Dave Whatley (31 March 1927 – 21 September 2015), better known as Dancin' Dave, was an American street performer and local celebrity in the Wiregrass, especially around Dothan, Alabama. He was well known for his dances which he would perform for a small offering, and his white sailor uniform.

== Biography ==
Dave was born on March 31, 1927, in Headland, Alabama to Dave Woodruff Whatley and Catherine Pouncey Whatley, he was one of 15 children. His father died when he was only 12, and he was sent to Georgia to live with family. He spent most of his life walking around the Wiregrass, doing odd jobs for money. He performed his gig for nearly seven decades. He would become a fixture at local events such as festivals, where he performed. Many rumors and tales would spread about him, speculating about his backstory. He would perform for many years, until 2015 when his failing health would cause him to move in with his sister.

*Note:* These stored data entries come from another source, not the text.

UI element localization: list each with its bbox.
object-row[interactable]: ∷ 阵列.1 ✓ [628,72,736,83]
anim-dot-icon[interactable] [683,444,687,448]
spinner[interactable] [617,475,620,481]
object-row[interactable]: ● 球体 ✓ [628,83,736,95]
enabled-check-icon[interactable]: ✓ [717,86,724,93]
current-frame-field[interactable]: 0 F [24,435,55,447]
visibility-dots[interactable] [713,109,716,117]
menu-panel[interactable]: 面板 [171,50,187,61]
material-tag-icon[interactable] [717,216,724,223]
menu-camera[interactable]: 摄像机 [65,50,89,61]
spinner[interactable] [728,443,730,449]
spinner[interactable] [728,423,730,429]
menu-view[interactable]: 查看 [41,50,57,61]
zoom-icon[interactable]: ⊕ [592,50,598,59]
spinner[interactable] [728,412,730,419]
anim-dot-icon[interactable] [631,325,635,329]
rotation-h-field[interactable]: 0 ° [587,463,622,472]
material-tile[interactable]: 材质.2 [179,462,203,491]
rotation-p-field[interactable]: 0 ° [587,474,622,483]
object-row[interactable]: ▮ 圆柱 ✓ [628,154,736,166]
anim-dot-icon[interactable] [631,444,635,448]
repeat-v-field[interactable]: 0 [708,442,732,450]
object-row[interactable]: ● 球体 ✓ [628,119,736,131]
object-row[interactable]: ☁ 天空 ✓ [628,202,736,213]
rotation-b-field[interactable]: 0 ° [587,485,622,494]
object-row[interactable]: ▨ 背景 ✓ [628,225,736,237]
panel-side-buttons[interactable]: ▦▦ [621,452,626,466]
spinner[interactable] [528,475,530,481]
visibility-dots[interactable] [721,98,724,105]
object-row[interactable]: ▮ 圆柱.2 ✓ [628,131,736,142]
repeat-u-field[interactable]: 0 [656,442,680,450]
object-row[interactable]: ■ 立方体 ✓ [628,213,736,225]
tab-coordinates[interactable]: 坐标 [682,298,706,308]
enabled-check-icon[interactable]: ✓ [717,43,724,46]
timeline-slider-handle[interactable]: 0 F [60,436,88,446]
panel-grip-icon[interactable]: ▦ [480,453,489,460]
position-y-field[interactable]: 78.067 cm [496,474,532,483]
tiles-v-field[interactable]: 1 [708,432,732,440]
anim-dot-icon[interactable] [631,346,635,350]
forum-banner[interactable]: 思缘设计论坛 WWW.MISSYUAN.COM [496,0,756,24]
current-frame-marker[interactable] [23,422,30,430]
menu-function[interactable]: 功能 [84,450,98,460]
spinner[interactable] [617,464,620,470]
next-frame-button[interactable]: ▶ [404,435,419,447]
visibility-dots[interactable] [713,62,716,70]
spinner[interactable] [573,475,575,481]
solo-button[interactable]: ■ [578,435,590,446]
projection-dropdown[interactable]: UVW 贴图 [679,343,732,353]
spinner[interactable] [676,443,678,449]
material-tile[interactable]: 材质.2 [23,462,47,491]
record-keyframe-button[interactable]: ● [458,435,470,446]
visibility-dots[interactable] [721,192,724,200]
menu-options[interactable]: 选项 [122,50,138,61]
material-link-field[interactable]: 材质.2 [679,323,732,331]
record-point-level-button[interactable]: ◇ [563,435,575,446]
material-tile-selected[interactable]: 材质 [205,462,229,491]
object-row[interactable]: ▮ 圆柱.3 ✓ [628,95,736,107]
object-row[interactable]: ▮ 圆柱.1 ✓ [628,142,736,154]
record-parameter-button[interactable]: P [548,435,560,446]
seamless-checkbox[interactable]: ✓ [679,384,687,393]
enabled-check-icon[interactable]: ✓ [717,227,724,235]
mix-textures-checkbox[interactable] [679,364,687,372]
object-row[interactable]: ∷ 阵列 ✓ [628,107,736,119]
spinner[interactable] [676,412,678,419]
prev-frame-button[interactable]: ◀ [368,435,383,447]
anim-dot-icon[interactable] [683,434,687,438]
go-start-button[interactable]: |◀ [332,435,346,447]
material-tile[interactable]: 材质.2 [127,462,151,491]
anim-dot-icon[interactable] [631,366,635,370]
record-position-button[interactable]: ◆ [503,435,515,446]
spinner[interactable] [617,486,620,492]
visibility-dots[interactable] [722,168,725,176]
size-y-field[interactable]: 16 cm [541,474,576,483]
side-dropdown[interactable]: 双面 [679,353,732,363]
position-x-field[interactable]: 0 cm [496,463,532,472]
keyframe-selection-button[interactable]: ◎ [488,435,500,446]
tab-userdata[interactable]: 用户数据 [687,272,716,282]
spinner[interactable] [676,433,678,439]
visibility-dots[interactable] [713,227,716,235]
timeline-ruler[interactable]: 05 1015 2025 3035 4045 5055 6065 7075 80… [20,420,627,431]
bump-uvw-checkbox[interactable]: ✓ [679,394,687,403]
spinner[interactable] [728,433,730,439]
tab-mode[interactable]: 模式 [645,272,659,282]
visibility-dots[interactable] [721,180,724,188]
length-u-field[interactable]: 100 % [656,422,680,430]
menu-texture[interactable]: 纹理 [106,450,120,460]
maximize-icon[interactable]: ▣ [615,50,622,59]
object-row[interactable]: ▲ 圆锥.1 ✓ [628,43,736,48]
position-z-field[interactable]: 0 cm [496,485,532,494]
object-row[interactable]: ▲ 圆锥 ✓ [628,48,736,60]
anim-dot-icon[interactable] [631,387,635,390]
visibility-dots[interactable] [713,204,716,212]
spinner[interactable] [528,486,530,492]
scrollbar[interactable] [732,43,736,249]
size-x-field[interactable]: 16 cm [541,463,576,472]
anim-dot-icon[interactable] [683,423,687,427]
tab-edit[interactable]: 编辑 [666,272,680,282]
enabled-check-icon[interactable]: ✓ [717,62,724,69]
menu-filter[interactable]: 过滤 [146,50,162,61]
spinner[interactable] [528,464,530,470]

He would die later that year from cancer on September 21 at the age of 88.

== Legacy ==
Dave was a very well known figure in Dothan and the Wiregrass, and was beloved by locals. A peanut statue of him was unveiled in the town, a tradition reserved usually for high-profile figures, just two months prior to his death. He was honored in Dothan's 2015 annual national peanut festival parade. A mural dedicated to him was unveiled in 2017, painted by Atlanta artist Charly Palmer. Fundraisers were held to get his grave, originally unmarked, a tombstone, but after an anonymous donor provided it instead the funds were given to a food bank.